======== Input records ========
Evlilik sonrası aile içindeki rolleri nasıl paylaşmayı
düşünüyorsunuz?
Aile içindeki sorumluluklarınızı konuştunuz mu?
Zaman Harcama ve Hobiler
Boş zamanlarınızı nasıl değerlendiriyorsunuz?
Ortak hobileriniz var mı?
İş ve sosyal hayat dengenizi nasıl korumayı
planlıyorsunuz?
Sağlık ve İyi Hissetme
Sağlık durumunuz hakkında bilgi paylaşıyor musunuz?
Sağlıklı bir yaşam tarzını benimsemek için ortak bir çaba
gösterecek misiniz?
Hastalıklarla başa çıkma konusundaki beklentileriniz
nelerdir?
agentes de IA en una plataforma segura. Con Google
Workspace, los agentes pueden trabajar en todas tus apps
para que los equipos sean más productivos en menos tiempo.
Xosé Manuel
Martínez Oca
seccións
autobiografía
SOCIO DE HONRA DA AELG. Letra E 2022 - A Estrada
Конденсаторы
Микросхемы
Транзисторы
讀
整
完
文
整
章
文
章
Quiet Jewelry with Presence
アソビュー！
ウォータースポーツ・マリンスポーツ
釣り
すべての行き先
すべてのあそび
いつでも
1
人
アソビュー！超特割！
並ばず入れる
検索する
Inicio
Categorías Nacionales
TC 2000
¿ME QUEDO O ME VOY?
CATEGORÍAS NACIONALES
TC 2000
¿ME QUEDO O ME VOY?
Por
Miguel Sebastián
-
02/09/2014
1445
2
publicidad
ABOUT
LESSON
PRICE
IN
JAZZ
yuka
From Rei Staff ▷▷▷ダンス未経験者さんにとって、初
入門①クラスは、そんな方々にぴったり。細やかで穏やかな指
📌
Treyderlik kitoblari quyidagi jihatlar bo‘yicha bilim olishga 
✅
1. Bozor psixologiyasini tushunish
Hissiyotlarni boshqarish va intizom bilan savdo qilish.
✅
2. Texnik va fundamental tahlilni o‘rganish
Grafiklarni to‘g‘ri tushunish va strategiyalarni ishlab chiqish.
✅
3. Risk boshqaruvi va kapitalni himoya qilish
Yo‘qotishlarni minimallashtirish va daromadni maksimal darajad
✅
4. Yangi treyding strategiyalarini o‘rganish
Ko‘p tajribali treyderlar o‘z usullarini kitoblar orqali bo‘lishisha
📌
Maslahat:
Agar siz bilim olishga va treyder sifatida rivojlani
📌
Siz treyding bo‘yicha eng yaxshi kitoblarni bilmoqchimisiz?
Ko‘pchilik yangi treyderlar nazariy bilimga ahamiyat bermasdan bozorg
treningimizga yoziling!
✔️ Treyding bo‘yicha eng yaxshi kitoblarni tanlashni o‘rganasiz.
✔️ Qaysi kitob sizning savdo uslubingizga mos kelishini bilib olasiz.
========
§ **Work to complete**: A verbatim copy of all the entries is the expected result.

§ **Result of this exercise**:
Evlilik sonrası aile içindeki rolleri nasıl paylaşmayı
düşünüyorsunuz?
Aile içindeki sorumluluklarınızı konuştunuz mu?
Zaman Harcama ve Hobiler
Boş zamanlarınızı nasıl değerlendiriyorsunuz?
Ortak hobileriniz var mı?
İş ve sosyal hayat dengenizi nasıl korumayı
planlıyorsunuz?
Sağlık ve İyi Hissetme
Sağlık durumunuz hakkında bilgi paylaşıyor musunuz?
Sağlıklı bir yaşam tarzını benimsemek için ortak bir çaba
gösterecek misiniz?
Hastalıklarla başa çıkma konusundaki beklentileriniz
nelerdir?
agentes de IA en una plataforma segura. Con Google
Workspace, los agentes pueden trabajar en todas tus apps
para que los equipos sean más productivos en menos tiempo.
Xosé Manuel
Martínez Oca
seccións
autobiografía
SOCIO DE HONRA DA AELG. Letra E 2022 - A Estrada
Конденсаторы
Микросхемы
Транзисторы
讀
整
完
文
整
章
文
章
Quiet Jewelry with Presence
アソビュー！
ウォータースポーツ・マリンスポーツ
釣り
すべての行き先
すべてのあそび
いつでも
1
人
アソビュー！超特割！
並ばず入れる
検索する
Inicio
Categorías Nacionales
TC 2000
¿ME QUEDO O ME VOY?
CATEGORÍAS NACIONALES
TC 2000
¿ME QUEDO O ME VOY?
Por
Miguel Sebastián
-
02/09/2014
1445
2
publicidad
ABOUT
LESSON
PRICE
IN
JAZZ
yuka
From Rei Staff ▷▷▷ダンス未経験者さんにとって、初
入門①クラスは、そんな方々にぴったり。細やかで穏やかな指
📌
Treyderlik kitoblari quyidagi jihatlar bo‘yicha bilim olishga 
✅
1. Bozor psixologiyasini tushunish
Hissiyotlarni boshqarish va intizom bilan savdo qilish.
✅
2. Texnik va fundamental tahlilni o‘rganish
Grafiklarni to‘g‘ri tushunish va strategiyalarni ishlab chiqish.
✅
3. Risk boshqaruvi va kapitalni himoya qilish
Yo‘qotishlarni minimallashtirish va daromadni maksimal darajad
✅
4. Yangi treyding strategiyalarini o‘rganish
Ko‘p tajribali treyderlar o‘z usullarini kitoblar orqali bo‘lishisha
📌
Maslahat:
Agar siz bilim olishga va treyder sifatida rivojlani
📌
Siz treyding bo‘yicha eng yaxshi kitoblarni bilmoqchimisiz?
Ko‘pchilik yangi treyderlar nazariy bilimga ahamiyat bermasdan bozorg
treningimizga yoziling!
✔️ Treyding bo‘yicha eng yaxshi kitoblarni tanlashni o‘rganasiz.
✔️ Qaysi kitob sizning savdo uslubingizga mos kelishini bilib olasiz.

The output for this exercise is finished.